We demonstrate unprecedented accuracy for rapid gravitational wave parameter estimation with deep learning. Using neural networks as surrogates for Bayesian posterior distributions, we analyze eight gravitational wave events from the first LIGO-Virgo Gravitational-Wave Transient Catalog and find very close quantitative agreement with standard inference codes, but with inference times reduced from $O(\mathrm{day})$ to 20 s per event. Our networks are trained using simulated data, including an estimate of the detector noise characteristics near the event. This encodes the signal and noise models within millions of neural-network parameters and enables inference for any observed data consistent with the training distribution, accounting for noise nonstationarity from event to event. Our algorithm—called “DINGO”—sets a new standard in fast and accurate inference of physical parameters of detected gravitational wave events, which should enable real-time data analysis without sacrificing accuracy.

Figure 1

DINGO flow chart.

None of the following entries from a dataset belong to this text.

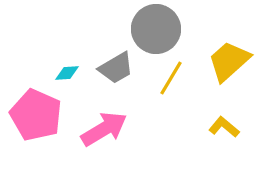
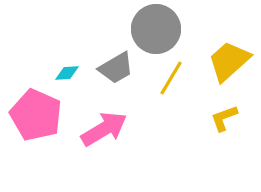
yellow L-shape: moved 9 px up; rotated 60 degrees counterclockwise
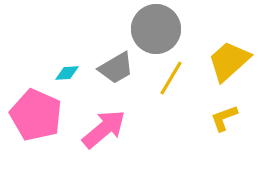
pink arrow: rotated 9 degrees counterclockwise
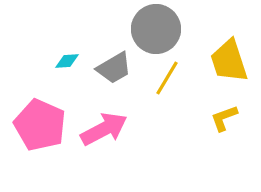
yellow trapezoid: rotated 66 degrees counterclockwise
gray trapezoid: moved 2 px left
cyan diamond: moved 12 px up
yellow line: moved 4 px left
pink pentagon: moved 4 px right, 10 px down
pink arrow: rotated 12 degrees clockwise
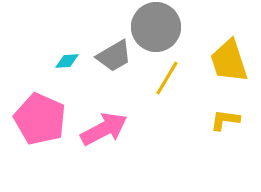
gray circle: moved 2 px up
gray trapezoid: moved 12 px up
yellow L-shape: moved 1 px right, 2 px down; rotated 28 degrees clockwise
pink pentagon: moved 6 px up
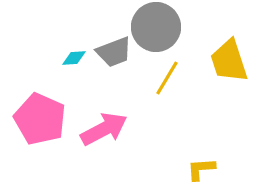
gray trapezoid: moved 4 px up; rotated 9 degrees clockwise
cyan diamond: moved 7 px right, 3 px up
yellow L-shape: moved 24 px left, 49 px down; rotated 12 degrees counterclockwise
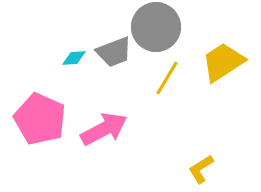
yellow trapezoid: moved 6 px left, 1 px down; rotated 75 degrees clockwise
yellow L-shape: rotated 28 degrees counterclockwise
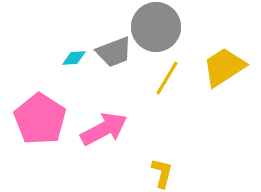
yellow trapezoid: moved 1 px right, 5 px down
pink pentagon: rotated 9 degrees clockwise
yellow L-shape: moved 39 px left, 4 px down; rotated 136 degrees clockwise
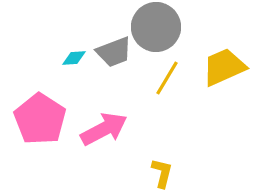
yellow trapezoid: rotated 9 degrees clockwise
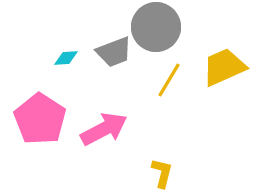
cyan diamond: moved 8 px left
yellow line: moved 2 px right, 2 px down
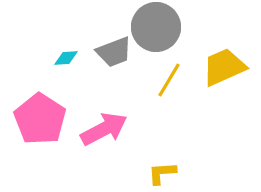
yellow L-shape: rotated 108 degrees counterclockwise
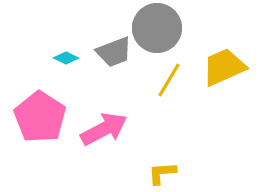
gray circle: moved 1 px right, 1 px down
cyan diamond: rotated 30 degrees clockwise
pink pentagon: moved 2 px up
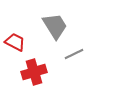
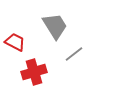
gray line: rotated 12 degrees counterclockwise
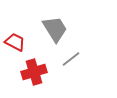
gray trapezoid: moved 3 px down
gray line: moved 3 px left, 5 px down
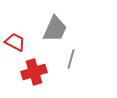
gray trapezoid: rotated 56 degrees clockwise
gray line: rotated 36 degrees counterclockwise
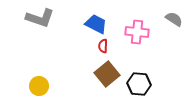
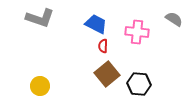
yellow circle: moved 1 px right
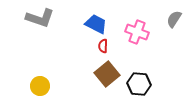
gray semicircle: rotated 90 degrees counterclockwise
pink cross: rotated 15 degrees clockwise
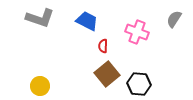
blue trapezoid: moved 9 px left, 3 px up
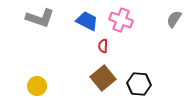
pink cross: moved 16 px left, 12 px up
brown square: moved 4 px left, 4 px down
yellow circle: moved 3 px left
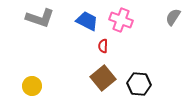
gray semicircle: moved 1 px left, 2 px up
yellow circle: moved 5 px left
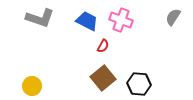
red semicircle: rotated 152 degrees counterclockwise
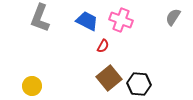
gray L-shape: rotated 92 degrees clockwise
brown square: moved 6 px right
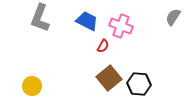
pink cross: moved 6 px down
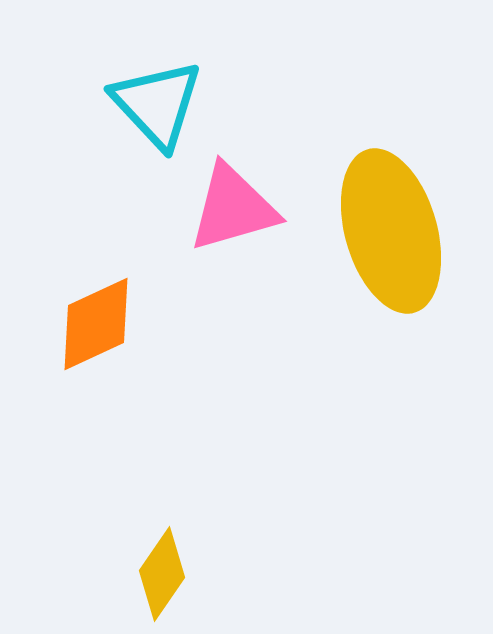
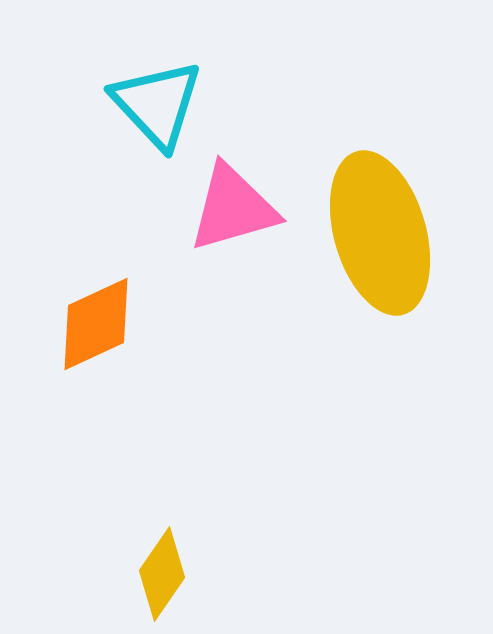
yellow ellipse: moved 11 px left, 2 px down
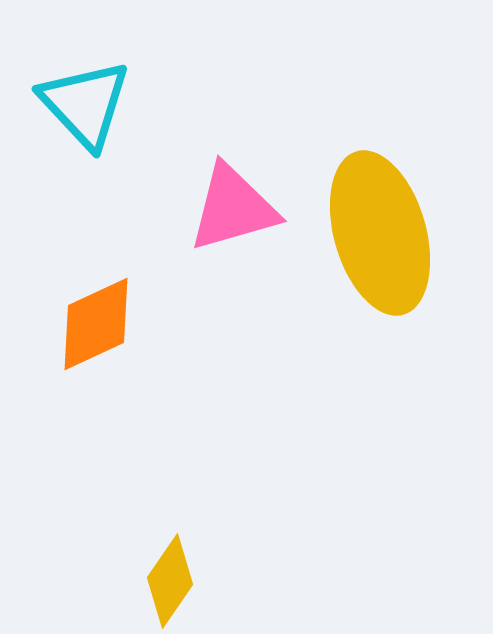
cyan triangle: moved 72 px left
yellow diamond: moved 8 px right, 7 px down
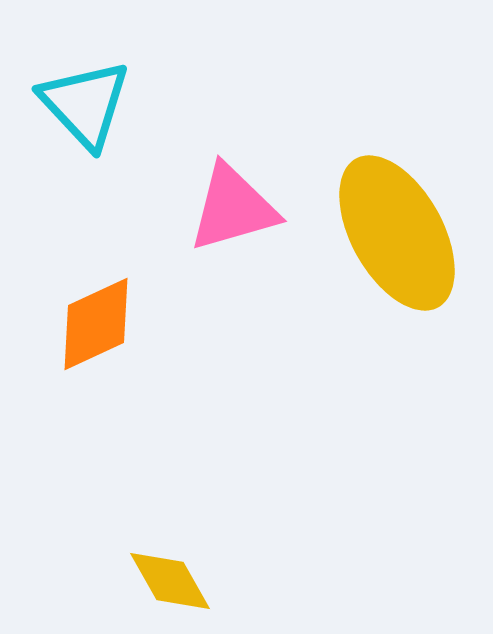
yellow ellipse: moved 17 px right; rotated 13 degrees counterclockwise
yellow diamond: rotated 64 degrees counterclockwise
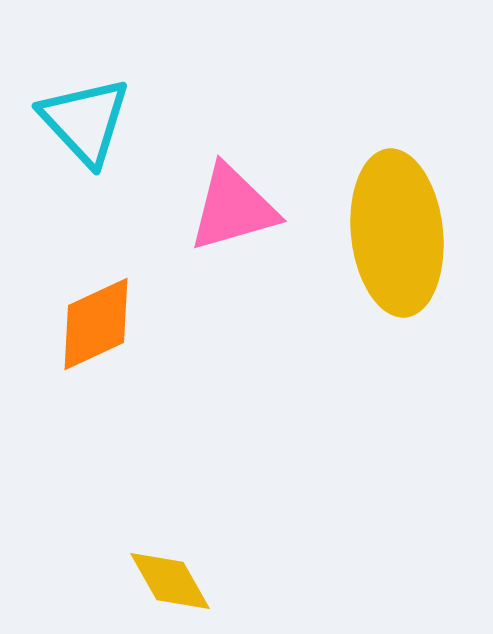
cyan triangle: moved 17 px down
yellow ellipse: rotated 23 degrees clockwise
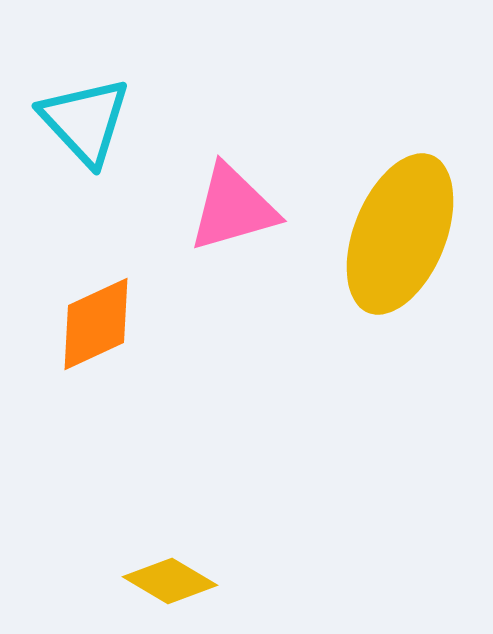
yellow ellipse: moved 3 px right, 1 px down; rotated 28 degrees clockwise
yellow diamond: rotated 30 degrees counterclockwise
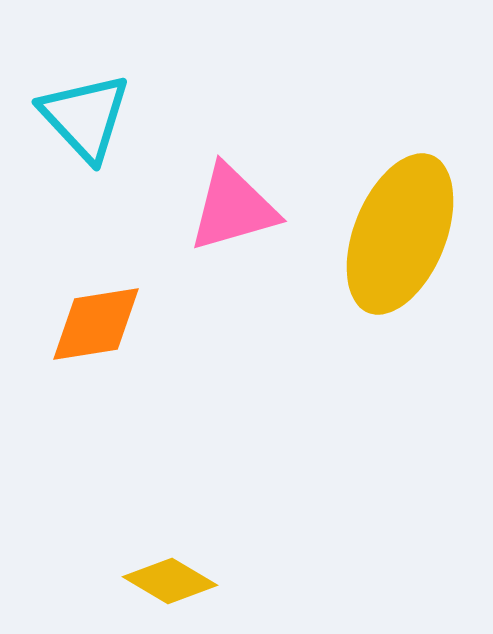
cyan triangle: moved 4 px up
orange diamond: rotated 16 degrees clockwise
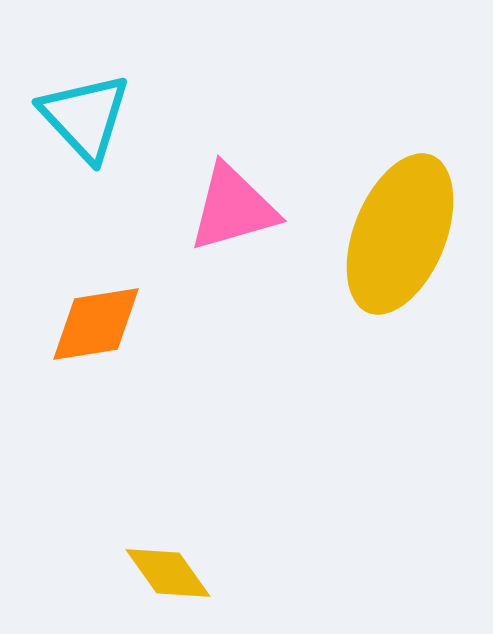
yellow diamond: moved 2 px left, 8 px up; rotated 24 degrees clockwise
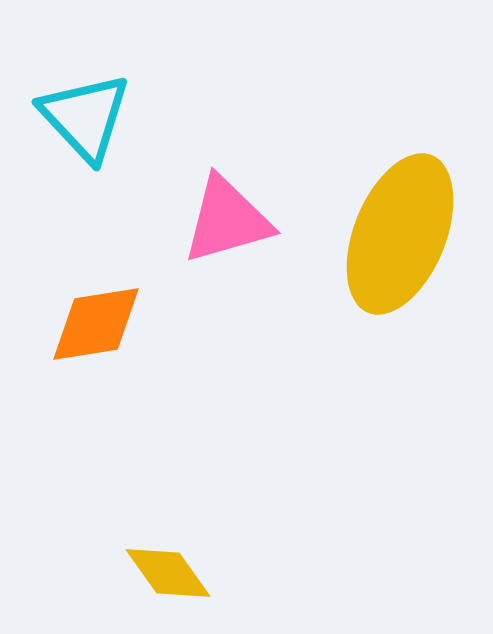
pink triangle: moved 6 px left, 12 px down
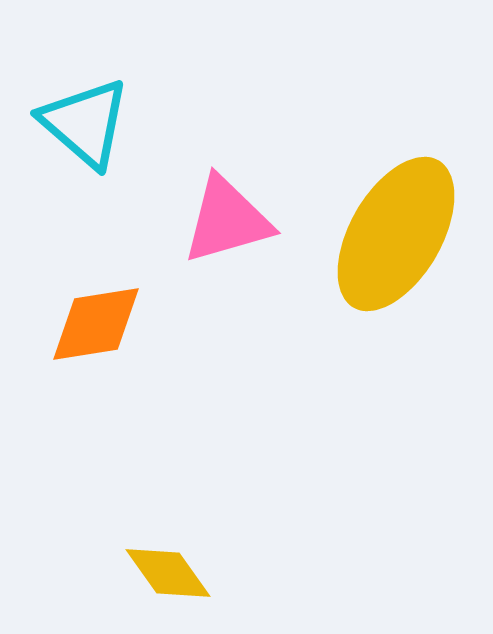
cyan triangle: moved 6 px down; rotated 6 degrees counterclockwise
yellow ellipse: moved 4 px left; rotated 8 degrees clockwise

The posterior distribution is represented in terms of an invertible normalizing flow (orange), taking normally distributed random variables $u$ into posterior samples $\theta$. The flow itself depends on a (compressed) representation of the noise properties $S_n$ and the data $d$, as well as an estimate ${\tau }_I$ of the coalescence time in each detector $I$. The data are time shifted by ${\tau }_I$ to simplify the representation. For inference, the iterative GNPE algorithm is used to provide an estimate of ${\tau }_I$, as described in the main text.

Figure 2

$P–P$ plot for 1000 injections. The legend shows the $p$ values of the individual parameters, with a combined $p$ value of 0.46.

Figure 3

Comparison of (a) detector-frame component mass and (b) sky position posteriors from DINGO (colored) and lalinference (gray) for eight GWTC-1 events. 90% credible regions shown.

Figure 4

JSDs between DINGO and lalinference marginalized posteriors, averaged over 100 realizations. The mean JSD across all events and parameters is 0.0009 nat.